Windows Recall is an AI-powered feature at the center of Microsoft’s newer line of “Copilot +” laptops, which include a dedicated Neural Processing Unit that runs AI locally without requiring a server or internet connection. Specifically, Recall is a feature that takes a screenshot of your computer every few seconds and uses on-device AI to let you retrieve anything that was previously on your screen. It works like this: if you forgot where you saved a draft for a Rubicon article (guilty), you could just describe it, and Recall could find it and show you the folder.
Sounds useful, right?
Recall was first announced back in May 2024, and experts immediately warned that the feature would become a security disaster. In fact, the original version of Recall stored every screenshot in an unencrypted database accessible to anyone who could access your computer. In June 2024, a Swiss cybersecurity researcher named Alexander Hagenah publicly released a tool called TotalRecall (named after a 1990 Arnold Schwarzenneger film) that could “pull all the information” from Recall automatically, according to WIRED. Naturally, Microsoft responded by pulling Recall, rebuilding it to store only encrypted information while requiring biometric authentication via Windows Hello. The redesigned version officially launched in April 2025.
However, Recall was far from fixed.
In March 2026, the same researcher, Hagenah, released TotalRecall Reloaded, showing that the rebuilt version had the same problem as the original. The Verge reported that the new tool could also pull your entire Recall archive (every single screenshot!) without any special access or administrator permissions, and all without breaking any of Microsoft’s fancy new encryption.
How does that work if the encryption is untouchable?
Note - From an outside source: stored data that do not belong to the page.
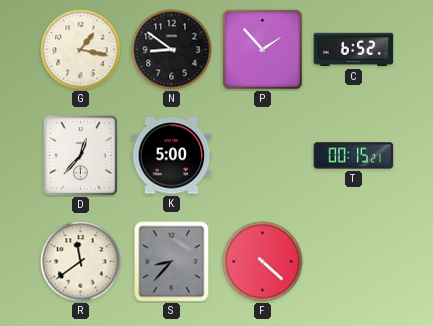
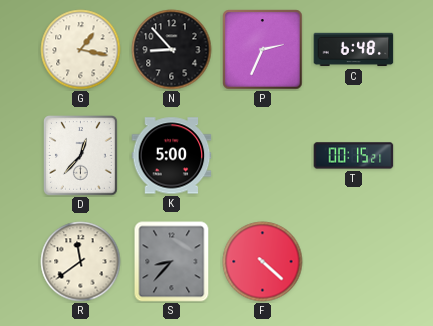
N: 8:51 -> 8:53
P: 1:53 -> 2:34
C: 6:52 -> 6:48
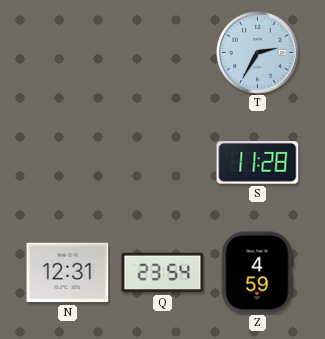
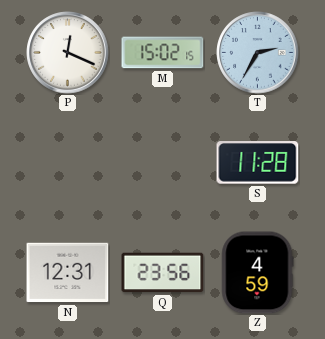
P: none -> 12:19
M: none -> 15:02
Q: 23:54 -> 23:56
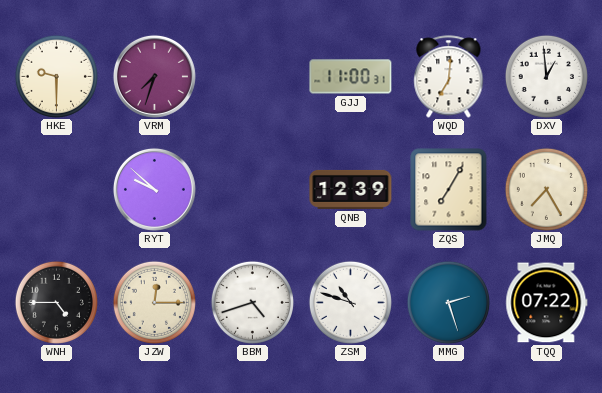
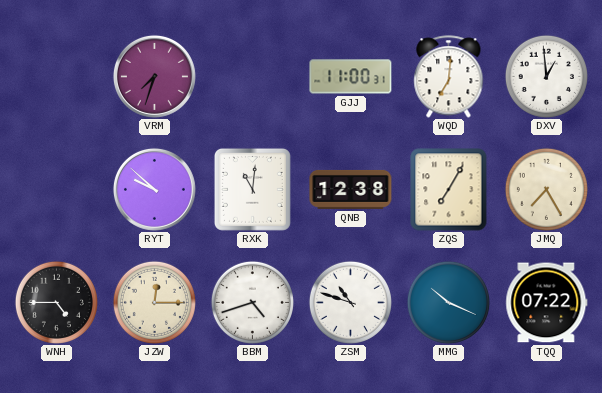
HKE: 9:30 -> none
RXK: none -> 11:01
QNB: 12:39 -> 12:38
MMG: 2:27 -> 10:19
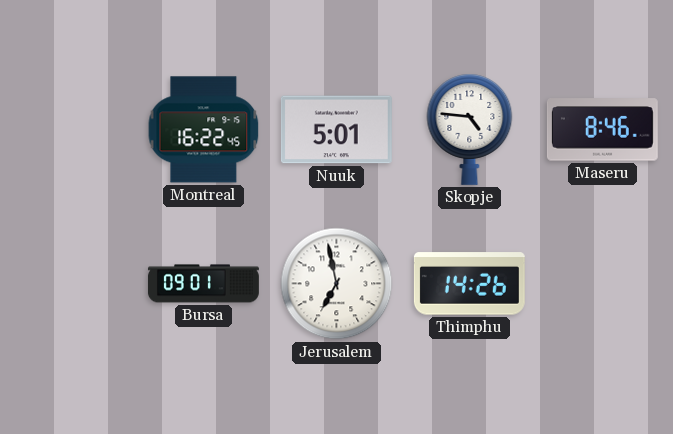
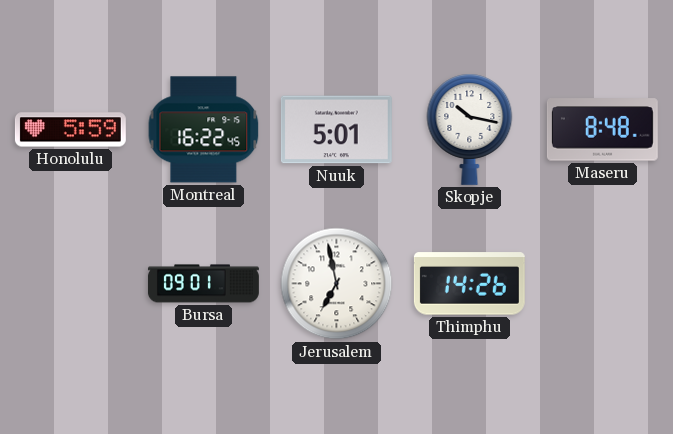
Honolulu: none -> 5:59
Skopje: 4:46 -> 10:17
Maseru: 8:46 -> 8:48
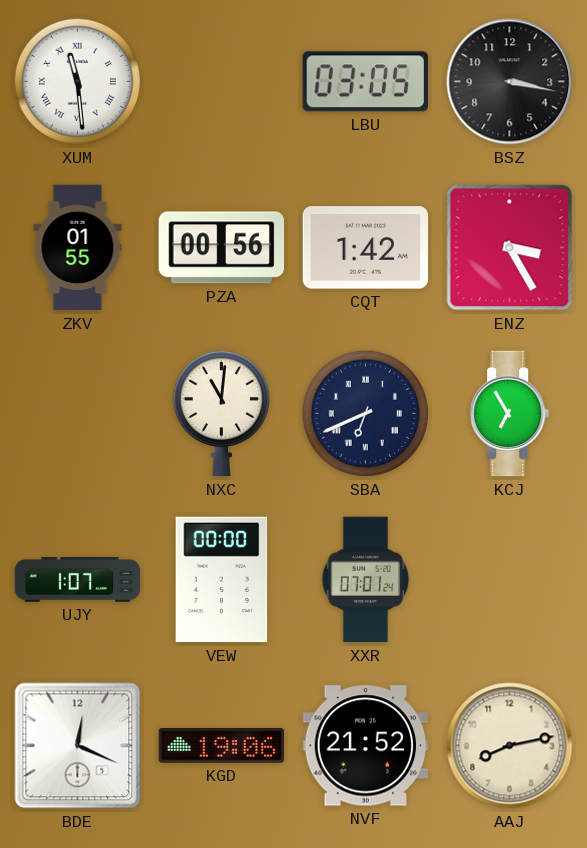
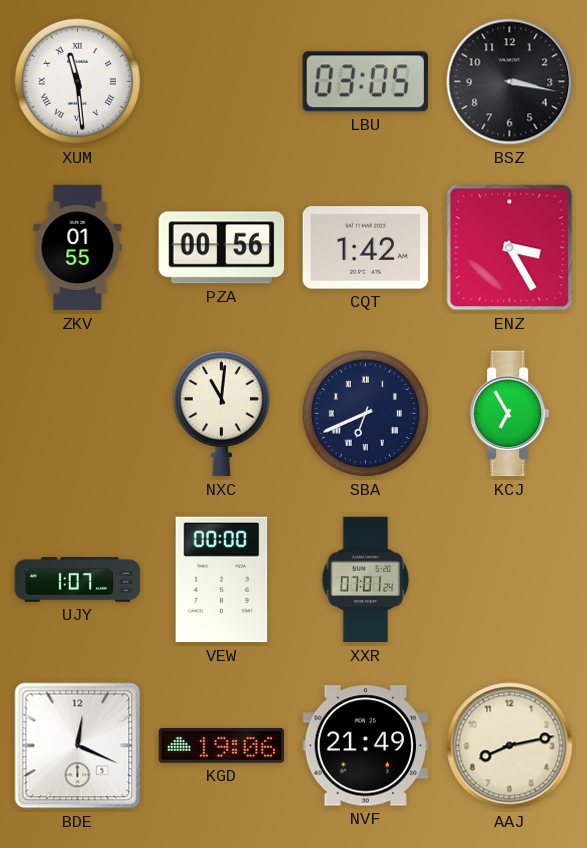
NVF: 21:52 -> 21:49
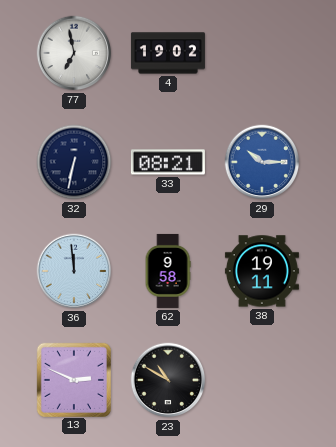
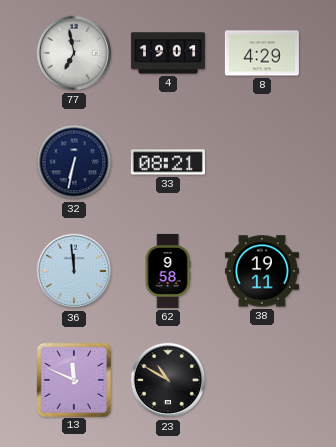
4: 19:02 -> 19:01
8: none -> 4:29
29: 10:15 -> none
13: 2:49 -> 11:49
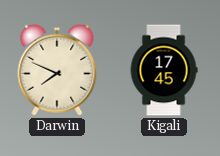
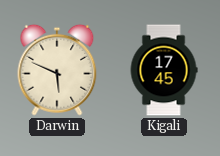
Darwin: 7:49 -> 5:49
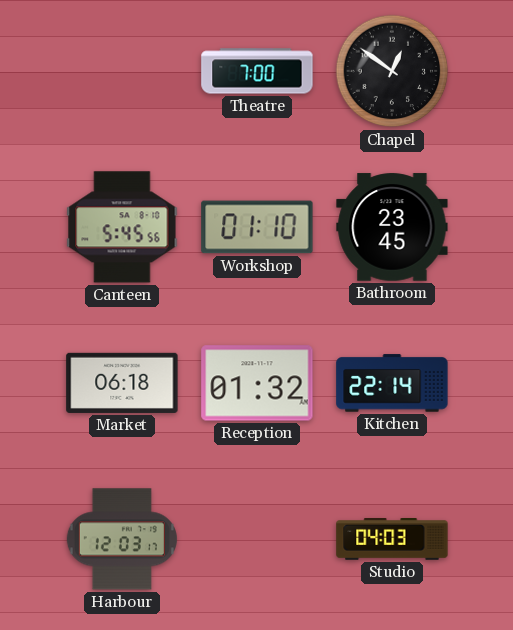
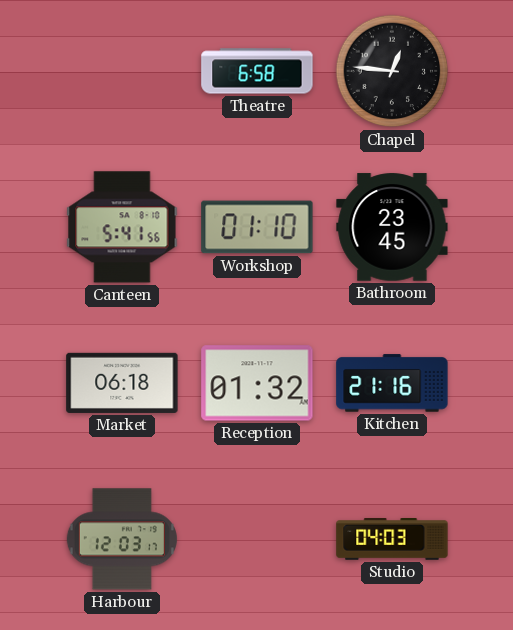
Theatre: 7:00 -> 6:58
Chapel: 12:51 -> 12:46
Canteen: 5:45 -> 5:41
Kitchen: 22:14 -> 21:16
All of Recall’s data currently lives in an encrypted “vault,” if you will, that should only unlock when you scan your face or type your password into Windows Hello. That part isn’t problematic. However, after you authenticate your intent to see your vault, Windows hands the decrypted information to a background process called AIXHost.exe, which then displays the Recall information on your screen. AIXHost.exe lacks code integrity enforcement, meaning that any ordinary program running under your user account can inject itself into AIXHost.exe and read or modify everything flowing through it. According to Ars Technica, TotalRecall Reloaded simply sits quietly in the background, waits for you to open Recall normally, and simply reads everything coming out of the AIXHost.exe process.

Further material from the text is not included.